* [Work to complete] Output the full listing below exactly.

* [Records for the exercise]
====================

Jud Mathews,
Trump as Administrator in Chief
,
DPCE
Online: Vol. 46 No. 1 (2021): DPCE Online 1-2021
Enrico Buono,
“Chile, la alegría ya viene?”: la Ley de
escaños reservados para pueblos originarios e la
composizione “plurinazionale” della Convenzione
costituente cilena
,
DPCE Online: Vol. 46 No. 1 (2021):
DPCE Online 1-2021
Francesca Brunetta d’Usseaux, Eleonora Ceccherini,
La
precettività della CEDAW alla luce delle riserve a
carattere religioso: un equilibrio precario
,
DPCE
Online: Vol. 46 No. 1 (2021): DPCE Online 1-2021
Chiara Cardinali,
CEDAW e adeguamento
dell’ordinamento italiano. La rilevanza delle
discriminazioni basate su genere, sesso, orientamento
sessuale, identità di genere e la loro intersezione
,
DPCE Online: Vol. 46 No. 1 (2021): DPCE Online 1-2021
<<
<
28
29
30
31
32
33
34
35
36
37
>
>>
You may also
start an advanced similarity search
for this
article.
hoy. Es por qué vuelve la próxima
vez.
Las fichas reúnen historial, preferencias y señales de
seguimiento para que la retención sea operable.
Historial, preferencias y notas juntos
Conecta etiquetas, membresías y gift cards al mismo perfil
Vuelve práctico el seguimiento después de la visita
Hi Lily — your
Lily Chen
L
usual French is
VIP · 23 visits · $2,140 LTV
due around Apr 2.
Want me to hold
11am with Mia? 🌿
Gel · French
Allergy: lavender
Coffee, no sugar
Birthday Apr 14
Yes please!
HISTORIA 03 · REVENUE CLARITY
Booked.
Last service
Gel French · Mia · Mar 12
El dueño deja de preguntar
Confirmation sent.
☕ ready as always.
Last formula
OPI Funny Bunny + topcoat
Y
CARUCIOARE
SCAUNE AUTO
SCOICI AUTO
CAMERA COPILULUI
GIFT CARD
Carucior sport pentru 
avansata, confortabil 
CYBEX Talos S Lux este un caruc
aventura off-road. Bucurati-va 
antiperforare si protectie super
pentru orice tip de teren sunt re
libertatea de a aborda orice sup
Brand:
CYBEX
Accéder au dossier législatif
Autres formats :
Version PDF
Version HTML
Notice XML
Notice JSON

====================

* [Task response]
Jud Mathews,
Trump as Administrator in Chief
,
DPCE
Online: Vol. 46 No. 1 (2021): DPCE Online 1-2021
Enrico Buono,
“Chile, la alegría ya viene?”: la Ley de
escaños reservados para pueblos originarios e la
composizione “plurinazionale” della Convenzione
costituente cilena
,
DPCE Online: Vol. 46 No. 1 (2021):
DPCE Online 1-2021
Francesca Brunetta d’Usseaux, Eleonora Ceccherini,
La
precettività della CEDAW alla luce delle riserve a
carattere religioso: un equilibrio precario
,
DPCE
Online: Vol. 46 No. 1 (2021): DPCE Online 1-2021
Chiara Cardinali,
CEDAW e adeguamento
dell’ordinamento italiano. La rilevanza delle
discriminazioni basate su genere, sesso, orientamento
sessuale, identità di genere e la loro intersezione
,
DPCE Online: Vol. 46 No. 1 (2021): DPCE Online 1-2021
<<
<
28
29
30
31
32
33
34
35
36
37
>
>>
You may also
start an advanced similarity search
for this
article.
hoy. Es por qué vuelve la próxima
vez.
Las fichas reúnen historial, preferencias y señales de
seguimiento para que la retención sea operable.
Historial, preferencias y notas juntos
Conecta etiquetas, membresías y gift cards al mismo perfil
Vuelve práctico el seguimiento después de la visita
Hi Lily — your
Lily Chen
L
usual French is
VIP · 23 visits · $2,140 LTV
due around Apr 2.
Want me to hold
11am with Mia? 🌿
Gel · French
Allergy: lavender
Coffee, no sugar
Birthday Apr 14
Yes please!
HISTORIA 03 · REVENUE CLARITY
Booked.
Last service
Gel French · Mia · Mar 12
El dueño deja de preguntar
Confirmation sent.
☕ ready as always.
Last formula
OPI Funny Bunny + topcoat
Y
CARUCIOARE
SCAUNE AUTO
SCOICI AUTO
CAMERA COPILULUI
GIFT CARD
Carucior sport pentru 
avansata, confortabil 
CYBEX Talos S Lux este un caruc
aventura off-road. Bucurati-va 
antiperforare si protectie super
pentru orice tip de teren sunt re
libertatea de a aborda orice sup
Brand:
CYBEX
Accéder au dossier législatif
Autres formats :
Version PDF
Version HTML
Notice XML
Notice JSON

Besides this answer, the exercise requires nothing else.